10. Asset Impairments

During the second quarter of fiscal 2012, the Company determined that indicators of impairment existed based on two factors: (1) its operating results for the fiscal quarter ended March 30, 2012 and (2) decreases in sales forecasts for future periods. As a result of these indicators of impairment, the Company tested its amortizable intangible assets by comparing the sum of the undiscounted cash flows related to customer relationship, patent and R&D intangible assets to their respective carrying values as of March 30, 2012. The sum of undiscounted cash flows related to the customer relationships intangible asset was less than its carrying value. As a result the Company recorded an impairment charge of $15.4 million which represented the difference between its fair value and its carrying value as of March 30, 2012. The sum of undiscounted cash flows related to the patent and R&D intangible assets was greater than their carrying value as of March 30, 2012. As a result, the Company did not record any impairment charge on the patent and R&D intangible assets as of March 30, 2012.

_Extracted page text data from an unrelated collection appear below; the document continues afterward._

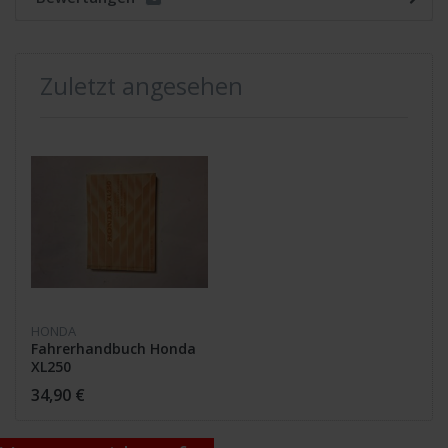
Zuletzt angesehen
HONDA
Fahrerhandbuch Honda
XL250
34,90 €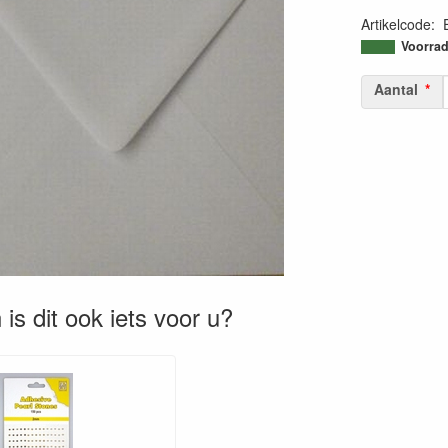
Artikelcode
:
Voorrad
Aantal
is dit ook iets voor u?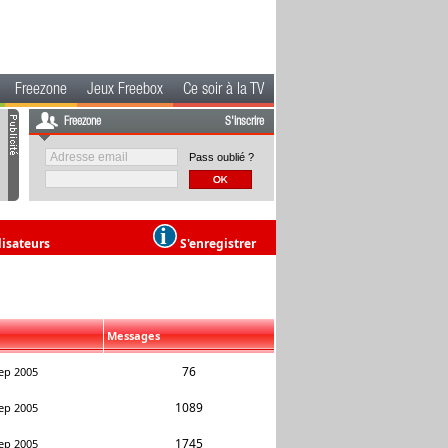
Freezone
Jeux Freebox
Ce soir à la TV
Freezone
S'inscrire
Pass oublié ?
lisateurs
S'enregistrer
Messages
76
ep 2005
1089
ep 2005
1745
ep 2005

The Company tested its indefinite-lived intangible assets for impairment by comparing the fair value of the indefinite-lived intangible assets to their carrying amounts. The fair value of the IPR&D intangible asset was determined based on a discounted cash flow model using the revised sales forecast for each project that continued to be classified as IPR&D as of March 30, 2012. Based on this, the C

ompany determined that the fair value of the IPR&D intangible asset was less than the carrying amount of the IPR&D intangible asset as of March 30, 2012, resulting in an impairment charge of $6.0 million.

An IPR&D project completed in the fiscal quarter ended March 30, 2012 had a fair value of $1.9 million compared with the historical carrying value of the project in IPR&D of $2.8 million as of March 30, 2012. This resulted in an impairment charge of $0.9 million. The fair value of the trade name and trademarks intangible asset, based on a discounted cash flow model using the revised sales forecast was less than the carrying amount of trade name and trademarks which resulted in an impairment charge of $1.1 million.

As a result of these indicators of impairment described above, the Company recorded a goodwill impairment charge of $31.5 million in the fiscal quarter ended March 30, 2012 representing the excess of goodwill over the implied fair value of goodwill calculated as of March 30, 2012.

There were no asset impairments recorded during the Predecessor fiscal quarter and six fiscal months ended April 1, 2011.